One of the keys to the genius of The Simpsons was that it was multi-layered. You could laugh at it at face value, or laugh at it thanks to its countless pop culture and news references. Take Homer’s Barbershop Quartet, for example. It was an especially parody-heavy episode (the whole episode told the story of The Beatles in 22 minutes), but the references came at you like bullets. I counted more than 40 bits in that one episode that referenced the real world and/or pop culture. Some were overt (the Japanese conceptual artist who dates Barney is clearly a reference to Yoko Ono), some remarkably subtle (a record producer tells The B-Sharps “Gentlemen, you have just made your first number 1,” which is exactly what Beatles producer George Martin told The Beatles when they recorded Please, Please Me). This is why you can watch an episode as a child, and later as an adult, and get an entirely new appreciation of it.

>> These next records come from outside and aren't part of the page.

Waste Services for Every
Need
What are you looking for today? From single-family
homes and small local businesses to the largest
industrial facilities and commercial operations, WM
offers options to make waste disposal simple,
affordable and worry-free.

Today’s Simpsons are nothing like that. It’s exhausted, running on fumes and profits. Last week’s episode sent the family to New Orleans, and a lengthy segment featured Homer eating at multiple famous New Orleans restaurants. It was probably the least amusing 2 minutes in Simpsons history. I couldn’t help comparing that episode to the show’s hilarious take on New Orleans in the A Streetcar Names Marge episode. Remember the song?

Long before the Superdome

Where the Saints of football play…

Lived a city that the damned call home

Hear their hellish rondelet…

New Orleans!

Home of pirates, drunks and whores

New Orleans!

Tacky overpriced souvenir stores

If you want to go to hell you should take a trip

To the Sodom and Gomorrah on the Mississip’

New Orleans,

Stinky, rotten, vomiting, vile,
New Orleans,
Putrid, brackish, maggoty, foul.
New Orleans,
Crummy, lousy, rancid, and rank,
New Orleans.

Check out the words to this song. Where else would you find words like brackish and rondelet (I had to look up rondelet; it’s a form of French poetry). That’s a sign of a show with sophisticated writers that assumes its audience is pretty smart, too.

The city of New Orleans was outraged by that song. But last week’s episode was a gooey love song to the city, an illustration of just how bankrupt the show it today.

Nonetheless, congratulations to The Simpsons for thousands of hours of brilliant comedy. And shame on you for soiling your legacy with thousand of other “crummy, lousy, rancid and rank” episodes.

 

By Maurice Tougas

Maurice Tougas is a lifelong Albertan, award-winning writer and reporter, and a former MLA for Edmonton-Meadowlark.

1 comment

  1. Good column Moe. While I gave up on The Simpsons many moons ago it was brilliant in its heyday. Hard to fathom that a prime time cartoon would have greater staying power than any other scripted show on television.